How Bipartisan Unity Boosted the Resort's Two Hotels Back in the Day

 Lee Sinclair (left) and Thomas Taggart (right) were the respective owners of West Baden and French Lick Springs Hotels in the early 20th Century, and they also placed aside their political differences in the name of keeping the gambling business flourishing in the area. 

Feeling exasperated by another campaign season? If so, take heart — you’re less than two weeks away from being clear of all those political ads and the rest of the nonstop election chatter. And to get you through in the meantime, we’ve got a story about bipartisan cooperation from the early days of French Lick Resort that everyone can get behind.

This comes from the era when French Lick Springs Hotel and West Baden Springs Hotel were competing against each other. (Whereas now they’re united in the happy little French Lick Resort family.) Back then, the fact they were competing hotels was amplified by the fact that the men who owned them were also from opposite ends of the political spectrum. The two properties even tended to run red or blue throughout different eras of ownership.

The hotel lobbies at French Lick (above) and West Baden (below) in the old days.

French Lick Springs Hotel was more left-leaning, opened in 1845 by William Bowles (a Southern Dixiecrat) and later owned by Thomas Taggart — a former Indianapolis mayor, state senator, and chairman of the Democratic Party National Committee from 1904-08. Up the road, West Baden Springs Hotel tilted toward the right. Owner Lee Sinclair was a staunch Republican Party supporter, member of the Grand Army of the Republic, and even elected to the Indiana House of Representatives in 1886 — the only Republican candidate who was elected in Washington County that year, in fact. 


But for two men with contrasting ideologies and alpha hotels both vying to be the biggest attraction in town, Taggart and Sinclair shared something.
 Thomas Taggart lived a posh life as one of
the most influential politicians of the era
locally and nationally.

They found some common ground in the lucrative gambling establishments that were scattered throughout town back in the day — specifically, overlooking them and keeping them going. Gambling existed illegally but openly here from about 1890 through 1949, and it was a major reason why guests traveled from near and far to keep Taggart and Sinclair’s hotels full. The two hotels were a little like Macy’s and Nieman Marcus, to borrow a more modern analogy. You want their customers, but you also need the competitor to thrive so the whole mall thrives.

It was a big enough business that more than a dozen gaming establishments operated here. Other resorts around the country featured gambling. But what made it different here was the widespread scope of it, its impact on the culture and economy of the area, and the influence of the powerful people who provided cover for it.

 The Elite Cafe in French Lick was one of several establishments that operated under the guise of
being a restaurant or hotel, while illegal gambling took place in the side rooms.
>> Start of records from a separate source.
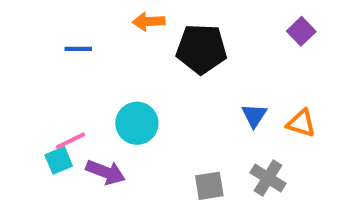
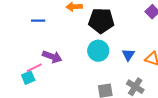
cyan circle: (137, 123) -> (98, 51), moved
purple arrow: (106, 172) -> (52, 57), moved

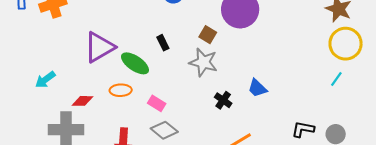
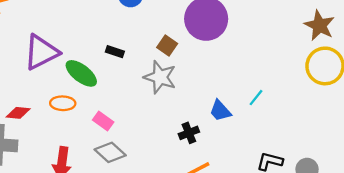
black rectangle: (163, 43) -> (115, 52), turned -49
cyan line: (336, 79) -> (256, 98), moved
black cross: (223, 100) -> (189, 133), moved, turned 30

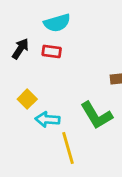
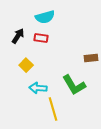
yellow square: (27, 99) -> (26, 65), moved

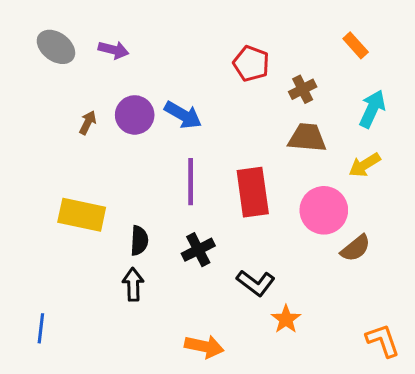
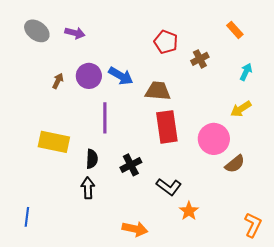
cyan arrow: (372, 109) -> (246, 72), size x0.7
brown trapezoid: (307, 138) -> (158, 91), moved
purple line: (191, 182) -> (105, 118), moved
orange L-shape: (383, 340) -> (253, 225), turned 45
Taggart wasn’t just well-known locally: “Until the Kennedys took off, Taggart was the man for Democratic politics in the nation,” said Dan Frotscher of Indiana Landmarks, which conducts the historical tours today at the hotels. And while Sinclair wasn’t as involved politically, he was regarded as the most economically powerful person in the Springs Valley at the time, owning everything from grain mills to a circus to rental properties and financial institutions — as well as a few of the underground casinos. Taggart could’ve easily used his political connections to take down Sinclair’s casinos, but they stayed up and running.
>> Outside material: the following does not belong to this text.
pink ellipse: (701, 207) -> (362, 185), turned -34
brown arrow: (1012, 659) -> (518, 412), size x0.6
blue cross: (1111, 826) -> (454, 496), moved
 Taggart (pictured above with his family) built a palatial home that still stands and is now The Pete Dye Mansion that operates as the clubhouse for The Pete Dye Course.

Keep in mind Taggart and Sinclair weren’t best buds personally. They had squabbled when Sinclair was in the process of rebuilding West Baden Springs Hotel after a fire and offered to sell his property to Taggart, who at the time was considering building a new resort or expanding his own hotel. But Taggart refused to buy out Sinclair at his asking price. A feud ensued.

“At some point, Mr. Taggart and Mr. Sinclair would bury the hatchet and realize for business reasons they had to cooperate — again to keep the gaming in here,” Dan said.

 Sinclair's family, including his daughter Lillian (second from right), operated West Baden Springs Hotel through 1923.

And so it continued for decades. The Sinclair family eventually sold West Baden Springs Hotel in 1923, and it’s probably not a coincidence that just 2½ years after the Taggart family got out of the hotel business and left town, all the casinos were raided and shut down by state authorities in 1949.

Sure, it was all in the name of satisfying certain interests. But it’s a pretty powerful example of how a pair of business and political rivals (mostly) coexisted peacefully for years, and what can be accomplished through cooperation on both sides of the aisle.